#### [YOUR TASK]
Lift out each line of the data that holds "AAPI".

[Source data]
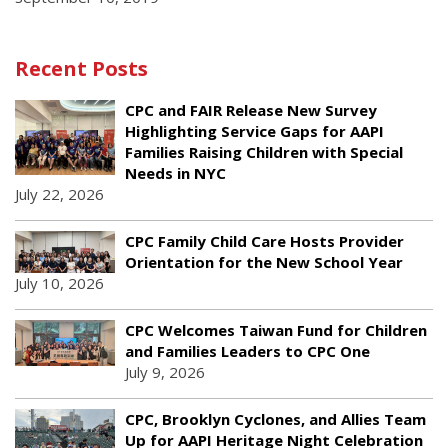
Recent Posts
CPC and FAIR Release New Survey
Highlighting Service Gaps for AAPI
Families Raising Children with Special
Needs in NYC
July 22, 2026
CPC Family Child Care Hosts Provider
Orientation for the New School Year
July 10, 2026
CPC Welcomes Taiwan Fund for Children
and Families Leaders to CPC One
July 9, 2026
CPC, Brooklyn Cyclones, and Allies Team
Up for AAPI Heritage Night Celebration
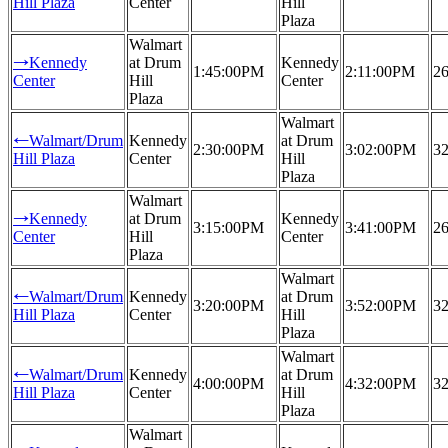
Hill Plaza
Center
Hill
Plaza
Walmart
Kennedy
at Drum
Kennedy
→
1:45:00PM
2:11:00PM
26
Center
Hill
Center
Plaza
Walmart
Walmart/Drum
Kennedy
at Drum
←
2:30:00PM
3:02:00PM
32
Hill Plaza
Center
Hill
Plaza
Walmart
Kennedy
at Drum
Kennedy
→
3:15:00PM
3:41:00PM
26
Center
Hill
Center
Plaza
Walmart
Walmart/Drum
Kennedy
at Drum
←
3:20:00PM
3:52:00PM
32
Hill Plaza
Center
Hill
Plaza
Walmart
Walmart/Drum
Kennedy
at Drum
←
4:00:00PM
4:32:00PM
32
Hill Plaza
Center
Hill
Plaza
Walmart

#### [RESULT BELOW]
Highlighting Service Gaps for AAPI
Up for AAPI Heritage Night Celebration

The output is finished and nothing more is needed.